L’hospitalisation peut provoquer une effraction temporelle dans la vie de certaines femmes. Le cours de la grossesse est modifié, le risque de prématurité est souvent sous-jacent. Les repères spatio-temporels sont bousculés. L’idée que la femme se faisait d’une grossesse et d’un accouchement sereins, d’un enfant sain et né a terme, est remise en question. Pour Mme Belo, la temporalité s’est trouvée bouleversé. Elle

ne s’attendait pas à cette pré-éclampsie. Son hospitalisation a été brutale et il était difficile pour elle de ne pas savoir quand elle en sortira. Elle disait qu’elle se sent indépendante des médecins. Elle donne l’impression de perdre son autonomie. Etre mère, ou du moins le devenir, c’est prendre des décisions, choisir pour son enfant, le protéger… L’hôpital la prive indirectement de cette possibilité : ce sont les médecins qui prennent soin d’elle et de son enfant à présent. Pour elle, devenir mère passait aussi, et surtout, par la préparation du nid à la maison. L’hôpital vient une fois encore « l’empêcher » de faire, d’être actrice. Elle dit qu’elle ne se sent pas devenir mère en ne faisant rien. Le temps de préparation a été écourté. L’hospitalisation s’apparente à un obstacle dans la construction de son identité de mère, marquant peut-être une pause dans le processus de maternalité.

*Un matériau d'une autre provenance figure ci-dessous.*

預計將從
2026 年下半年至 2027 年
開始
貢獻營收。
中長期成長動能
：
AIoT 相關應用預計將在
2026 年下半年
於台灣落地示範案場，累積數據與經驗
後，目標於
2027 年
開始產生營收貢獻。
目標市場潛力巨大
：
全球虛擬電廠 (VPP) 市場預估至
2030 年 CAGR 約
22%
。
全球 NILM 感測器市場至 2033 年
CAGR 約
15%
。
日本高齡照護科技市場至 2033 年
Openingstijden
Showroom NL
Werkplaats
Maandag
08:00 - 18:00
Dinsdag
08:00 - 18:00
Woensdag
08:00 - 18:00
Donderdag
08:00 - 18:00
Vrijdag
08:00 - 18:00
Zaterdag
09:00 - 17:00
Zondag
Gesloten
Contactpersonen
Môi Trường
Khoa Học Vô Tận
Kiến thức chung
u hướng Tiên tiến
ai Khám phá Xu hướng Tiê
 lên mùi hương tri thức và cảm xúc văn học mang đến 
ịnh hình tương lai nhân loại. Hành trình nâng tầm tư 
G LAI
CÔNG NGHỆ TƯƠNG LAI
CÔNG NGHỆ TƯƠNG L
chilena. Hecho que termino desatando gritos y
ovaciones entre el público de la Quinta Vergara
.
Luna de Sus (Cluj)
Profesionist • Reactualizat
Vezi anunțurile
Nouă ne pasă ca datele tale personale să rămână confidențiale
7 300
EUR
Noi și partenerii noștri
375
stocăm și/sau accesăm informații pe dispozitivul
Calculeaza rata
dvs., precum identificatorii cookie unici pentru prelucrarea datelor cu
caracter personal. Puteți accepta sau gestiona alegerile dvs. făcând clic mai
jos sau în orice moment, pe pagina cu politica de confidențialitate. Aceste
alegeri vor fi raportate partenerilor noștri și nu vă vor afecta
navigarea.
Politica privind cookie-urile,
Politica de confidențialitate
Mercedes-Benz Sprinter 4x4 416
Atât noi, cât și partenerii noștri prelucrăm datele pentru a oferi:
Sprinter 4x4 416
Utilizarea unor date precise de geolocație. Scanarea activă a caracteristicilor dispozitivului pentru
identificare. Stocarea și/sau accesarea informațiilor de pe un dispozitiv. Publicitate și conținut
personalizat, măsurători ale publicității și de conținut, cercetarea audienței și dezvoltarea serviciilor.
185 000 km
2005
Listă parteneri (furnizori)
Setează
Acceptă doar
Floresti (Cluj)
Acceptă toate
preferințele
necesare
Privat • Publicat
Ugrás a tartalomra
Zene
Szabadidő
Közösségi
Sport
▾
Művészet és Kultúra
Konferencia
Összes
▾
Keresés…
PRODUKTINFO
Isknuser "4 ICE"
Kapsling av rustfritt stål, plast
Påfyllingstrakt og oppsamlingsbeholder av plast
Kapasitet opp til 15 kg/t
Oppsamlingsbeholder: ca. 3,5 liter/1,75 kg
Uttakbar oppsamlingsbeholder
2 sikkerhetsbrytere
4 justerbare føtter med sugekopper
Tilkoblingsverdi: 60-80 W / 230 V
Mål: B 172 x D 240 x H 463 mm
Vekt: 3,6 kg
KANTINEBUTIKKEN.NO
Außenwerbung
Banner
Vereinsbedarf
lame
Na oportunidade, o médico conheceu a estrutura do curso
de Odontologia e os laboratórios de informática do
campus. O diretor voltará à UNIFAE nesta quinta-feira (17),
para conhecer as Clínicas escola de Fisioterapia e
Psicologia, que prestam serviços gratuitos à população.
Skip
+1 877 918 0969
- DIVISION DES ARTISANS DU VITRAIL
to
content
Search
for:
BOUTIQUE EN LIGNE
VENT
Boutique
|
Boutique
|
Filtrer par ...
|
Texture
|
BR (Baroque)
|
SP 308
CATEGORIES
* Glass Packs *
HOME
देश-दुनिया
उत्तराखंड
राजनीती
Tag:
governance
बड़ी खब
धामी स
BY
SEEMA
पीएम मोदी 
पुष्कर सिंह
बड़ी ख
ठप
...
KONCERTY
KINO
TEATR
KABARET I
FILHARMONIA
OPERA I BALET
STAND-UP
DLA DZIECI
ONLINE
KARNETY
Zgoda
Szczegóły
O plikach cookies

Lors de notre première rencontre, Mme Toda évoquait la difficulté de ne pas pouvoir sortir. Elle ne pouvait déjà pas le faire lorsqu’elle était chez elle, mais ce mal-être s’est accentué par les souvenirs liés à l’hôpital. Le lit médicalisé, les perfusions, le matériel qui l’entourait lui faisaient penser à l’hospitalisation de son père quelques mois auparavant. Le cadre hospitalier l’enfermait et la mettait face à des pensées douloureuses auxquelles elle ne pouvait échapper par le travail ou par les sorties, comme elle avait l’habitude de faire. Cette rupture avec son quotidien a imposé à Mme Toda une fin précoce à sa grossesse, une accélération de l’arrivée de sa fille. Cela a semblé précipiter l’élaboration de son identité de mère. Comme elle a pu le dire plus tard, les choses ne se sont pas déroulées aux bons moments, et elle sentait le besoin de remettre les choses dans l’ordre chronologique.